Hambacher Forst: Polizei bereitet sich auf Großeinsatz vor

Montage: Von der Polizei beschlagnahmte Waffen im Hambacher Forst, Archivbild: Polizisten setzen am 27.11.2017 im Hambacher Forst Pfefferspray gegen Demonstranten ein.

Hambacher Forst: Polizei bereitet sich auf Großeinsatz vor

Von Rainer Kellers

  • Räumung des Hambacher Forstes im Oktober?
  • Polizei rechnet mit einem der größten Einsätze
  • Bis zu 160 gewaltbereite Extremisten

Die Polizei in NRW bereitet sich am Hambacher Forst auf einen der größten und gefährlichsten Polizeieinsätze in der Landesgeschichte vor. Innenminister Herbert Reul (CDU) stellte am Montag (03.09.2018) klar, dass er das Recht durchsetzen werde. "Die Polizei ist nicht der Werkschutz von RWE, sondern der Werkschutz des Rechtsstaates", sagte Reul.

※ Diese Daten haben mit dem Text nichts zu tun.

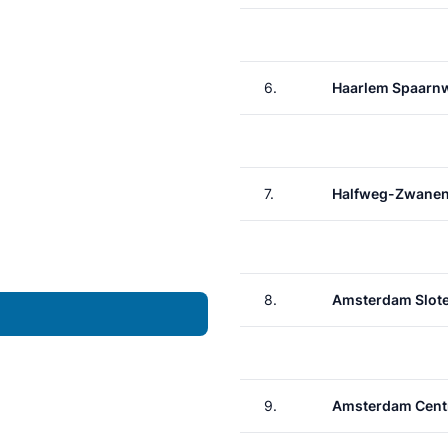
6.
Haarlem Spaarn
7.
Halfweg-Zwane
8.
Amsterdam Slote
9.
Amsterdam Cent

Rodung ab dem 1. Oktober möglich

Ab dem 1. Oktober könnte RWE nach geltendem Recht mit der Rodung des Waldes am Rande des Braunkohletagebaus Hambach beginnen. Ein breites Bündnis aus Umweltschützern und linken Gruppen will die Abholzung verhindern.

Von der Polizei beschlagnahmte Waffen.

Die Polizei beschlagnahmte unter anderem Zwillen und Eisenkugeln

Ein Teil der Braunkohlegegner ist offenbar bereit, schwerste Gewalt einzusetzen. Am Montag zeigte das Innenministerium, welche Waffen bislang bei Waldbesetzern gefunden wurden: Unter anderem Zwillen, Messer, Äxte und Feuerwerkskörper.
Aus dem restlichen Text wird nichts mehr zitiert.